**PROBLEM**
Search the material for the word "minút" and copy every line in which it occurs.

**INPUT DATA**
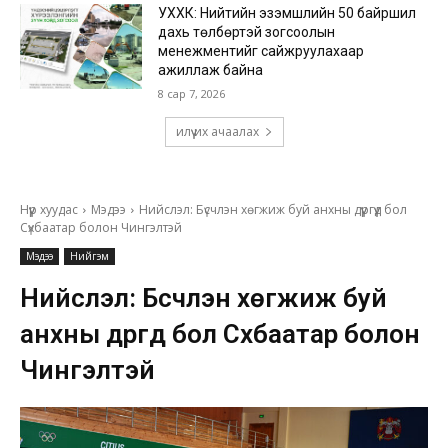
УХХК: Нийтийн эзэмшлийн 50 байршил
дахь төлбөртэй зогсоолын
менежментийг сайжруулахаар
ажиллаж байна
8 сар 7, 2026
илүү их ачаалах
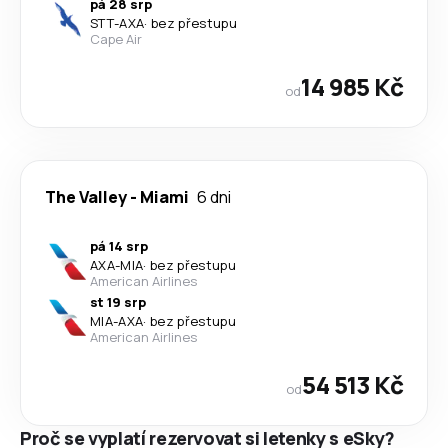
pá 28 srp
STT
-
AXA
·
bez přestupu
Cape Air
14 985 Kč
od
The Valley
-
Miami
6 dni
pá 14 srp
AXA
-
MIA
·
bez přestupu
American Airlines
st 19 srp
MIA
-
AXA
·
bez přestupu
American Airlines
54 513 Kč
od
Proč se vyplatí rezervovat si letenky s eSky?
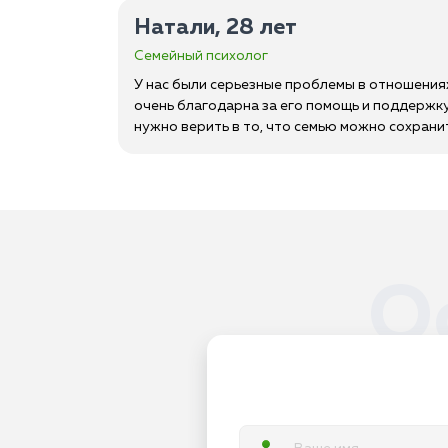
Натали, 28 лет
Семейный психолог
У нас были серьезные проблемы в отношениях
очень благодарна за его помощь и поддержку
нужно верить в то, что семью можно сохрани
О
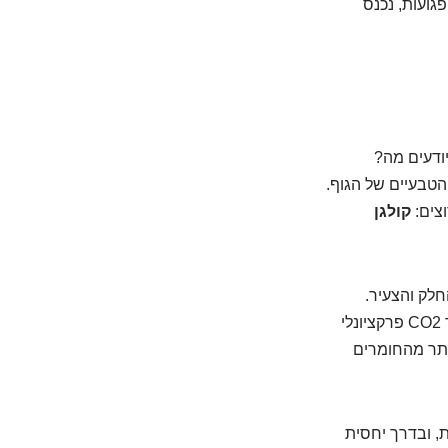
פגועות, נכנס
יודעים מה?
הטבעיים של הגוף.
וצים:
קולגן
חלק והצעיר.
כשאנחנו מזדקנים, הייצור שלהם יורד, והעור מתחיל להתקמט, לצנוח ולאבד מברקיו. לייזר CO2 פרקציונלי
ותר מהחומרים
, ובדרך יחסית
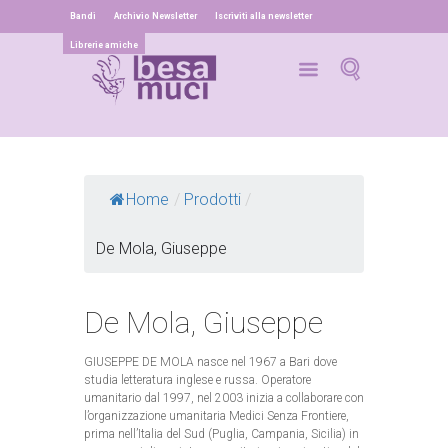
Bandi
Archivio Newsletter
Iscriviti alla newsletter
Librerie amiche
Home
/
Prodotti
/
De Mola, Giuseppe
De Mola, Giuseppe
GIUSEPPE DE MOLA nasce nel 1967 a Bari dove
studia letteratura inglese e russa. Operatore
umanitario dal 1997, nel 2003 inizia a collaborare con
l’organizzazione umanitaria Medici Senza Frontiere,
prima nell’Italia del Sud (Puglia, Campania, Sicilia) in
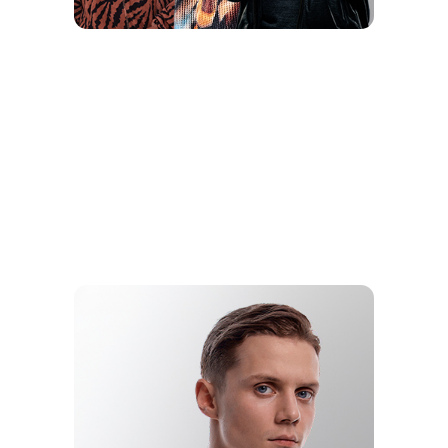
BEST CREW
RANDOM
CREW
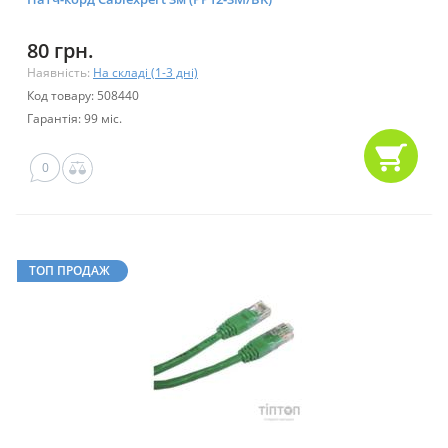
80 грн.
Наявність:
На складі (1-3 дні)
Код товару: 508440
Гарантія: 99 міс.
0
ТОП ПРОДАЖ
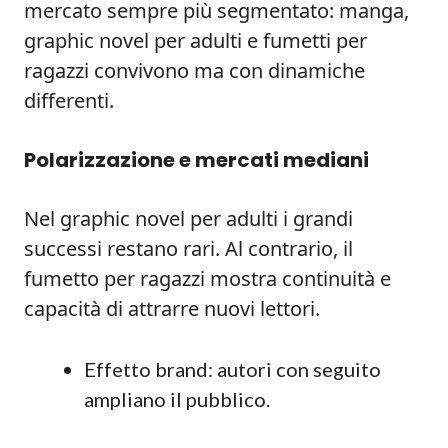
mercato sempre più segmentato: manga,
graphic novel per adulti e fumetti per
ragazzi convivono ma con dinamiche
differenti.
Polarizzazione e mercati mediani
Nel graphic novel per adulti i grandi
successi restano rari. Al contrario, il
fumetto per ragazzi mostra continuità e
capacità di attrarre nuovi lettori.
Effetto brand: autori con seguito
ampliano il pubblico.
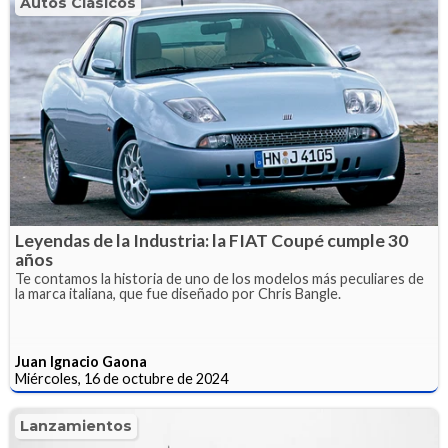
Autos Clásicos
Leyendas de la Industria: la FIAT Coupé cumple 30
años
Te contamos la historia de uno de los modelos más peculiares de
la marca italiana, que fue diseñado por Chris Bangle.
Juan Ignacio Gaona
Miércoles, 16 de octubre de 2024
Lanzamientos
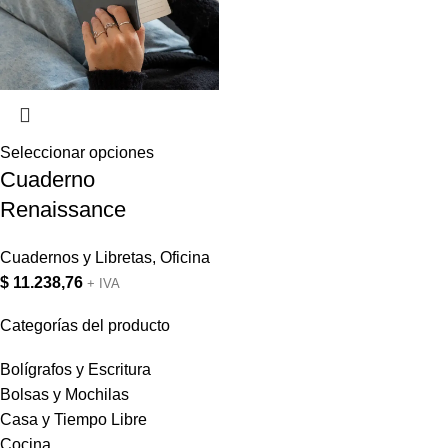
Seleccionar opciones
Cuaderno
Renaissance
Cuadernos y Libretas
,
Oficina
$
11.238,76
+ IVA
Categorías del producto
Bolígrafos y Escritura
Bolsas y Mochilas
Casa y Tiempo Libre
Cocina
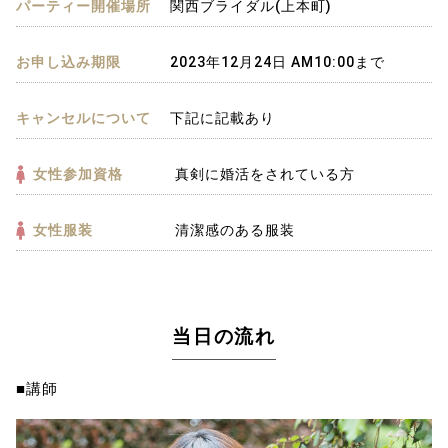
パーティー開催場所
関西ブライダル(上本町)
お申し込み期限
2023年12月24日 AM10:00まで
キャンセルについて
下記に記載あり
女性参加資格
真剣に婚活をされている方
女性服装
清潔感のある服装
当日の流れ
■講師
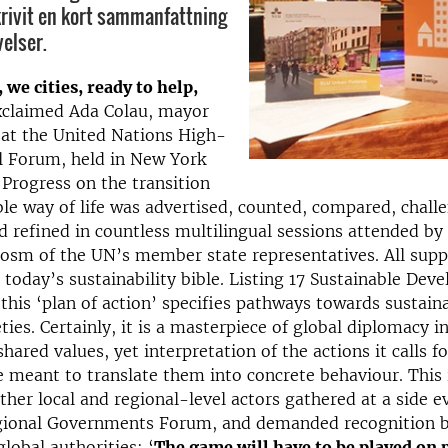
krivit en kort sammanfattning
velser.
 we cities, ready to help,
xclaimed Ada Colau, mayor
 at the United Nations High-
al Forum, held in New York
Progress on the transition
ble way of life was advertised, counted, compared, chall
 refined in countless multilingual sessions attended by 
osm of the UN’s member state representatives. All supp
today’s sustainability bible. Listing 17 Sustainable Dev
this ‘plan of action’ specifies pathways towards sustain
eties. Certainly, it is a masterpiece of global diplomacy in
shared values, yet interpretation of the actions it calls for
 meant to translate them into concrete behaviour. This 
her local and regional-level actors gathered at a side e
gional Governments Forum, and demanded recognition b
lobal authorities: ‘
The game will have to be played on 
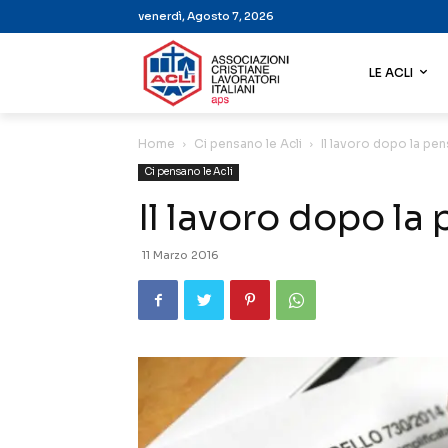
venerdì, Agosto 7, 2026
LE ACLI
Home
Ci pensano le Acli
Il lavoro dopo la pe
Ci pensano le Acli
Il lavoro dopo la
11 Marzo 2016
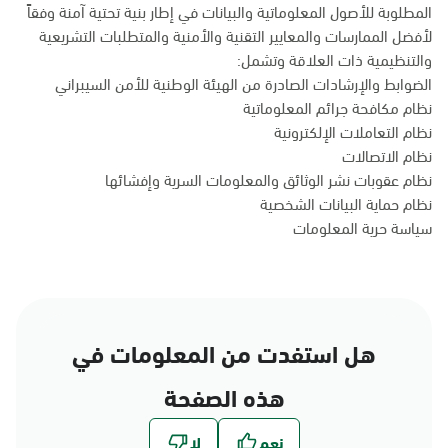
المطلوبة للأصول المعلوماتية والبيانات في إطار بنية تحتية آمنة وفقاً
لأفضل الممارسات والمعايير التقنية والأمنية والمتطلبات التشريعية
والتنظيمية ذات العلاقة وتشمل:
الضوابط والإرشادات الصادرة من الهيئة الوطنية للأمن السيبراني
نظام مكافحة جرائم المعلوماتية
نظام التعاملات الإلكترونية
نظام الاتصالات
نظام عقوبات نشر الوثائق والمعلومات السرية وإفشائها
نظام حماية البيانات الشخصية
سياسة حرية المعلومات
هل استفدت من المعلومات في
هذه الصفحة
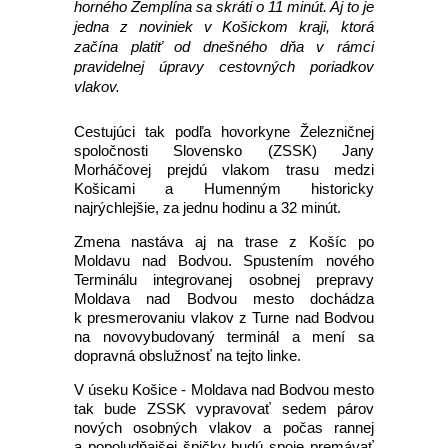
horného Zemplína sa skráti o 11 minút. Aj to je
jedna z noviniek v Košickom kraji, ktorá
začína platiť od dnešného dňa v rámci
pravidelnej úpravy cestovných poriadkov
vlakov.
Cestujúci tak podľa hovorkyne Železničnej
spoločnosti Slovensko (ZSSK) Jany
Morháčovej prejdú vlakom trasu medzi
Košicami a Humenným historicky
najrýchlejšie, za jednu hodinu a 32 minút.
Zmena nastáva aj na trase z Košíc po
Moldavu nad Bodvou. Spustením nového
Terminálu integrovanej osobnej prepravy
Moldava nad Bodvou mesto dochádza
k presmerovaniu vlakov z Turne nad Bodvou
na novovybudovaný terminál a mení sa
dopravná obslužnosť na tejto linke.
V úseku Košice - Moldava nad Bodvou mesto
tak bude ZSSK vypravovať sedem párov
nových osobných vlakov a počas rannej
a popoludňajšej špičky budú spoje premávať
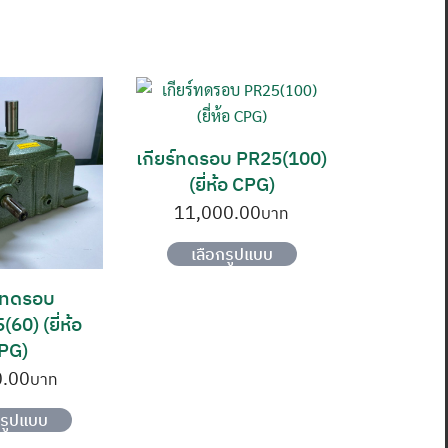
เกียร์ทดรอบ PR25(100)
(ยี่ห้อ CPG)
11,000.00
This
เลือกรูปแบบ
product
has
ร์ทดรอบ
multiple
0) (ยี่ห้อ
variants.
PG)
The
0.00
options
This
กรูปแบบ
may
product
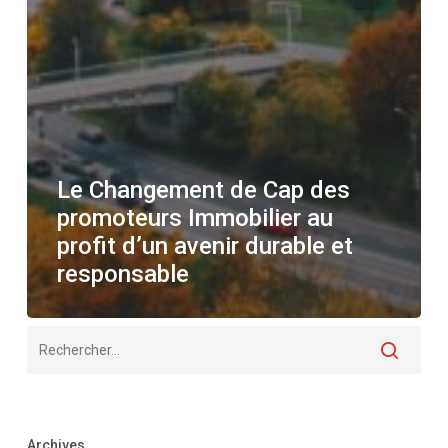
Le Changement de Cap des
promoteurs Immobilier au
profit d’un avenir durable et
responsable
Archives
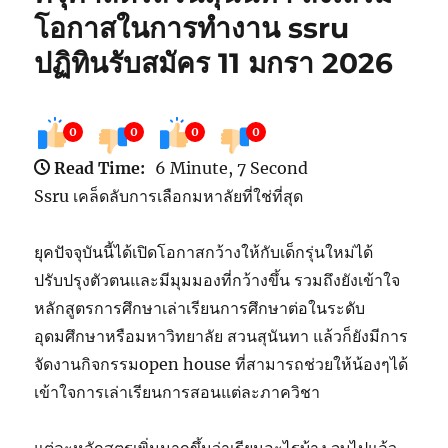
โอกาสในการทำงาน ssru
ปฏิทินรับสมัคร 11 มกรา 2026
0
0
0
0
Read Time:
6 Minute, 7 Second
Ssru เคล็ดลับการเลือกมหาลัยที่ใช่ที่สุด
ยุคปัจจุบันนี้ได้เปิดโอกาสกว้างให้กับเด็กรุ่นใหม่ได้
ปรับปรุงตัวตนและมีมุมมองที่กว้างขึ้น รวมถึงยังเข้าใจ
หลักสูตรการศึกษาเล่าเรียนการศึกษาต่อในระดับ
อุดมศึกษาหรือมหาวิทยาลัย สวนสุนันทา แล้วก็ยังมีการ
จัดงานกิจกรรมopen house ที่สามารถช่วยให้น้องๆได้
เข้าใจการเล่าเรียนการสอนแต่ละภาควิชา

**EXERCISE SOLUTION**
horného Zemplína sa skráti o 11 minút. Aj to je
najrýchlejšie, za jednu hodinu a 32 minút.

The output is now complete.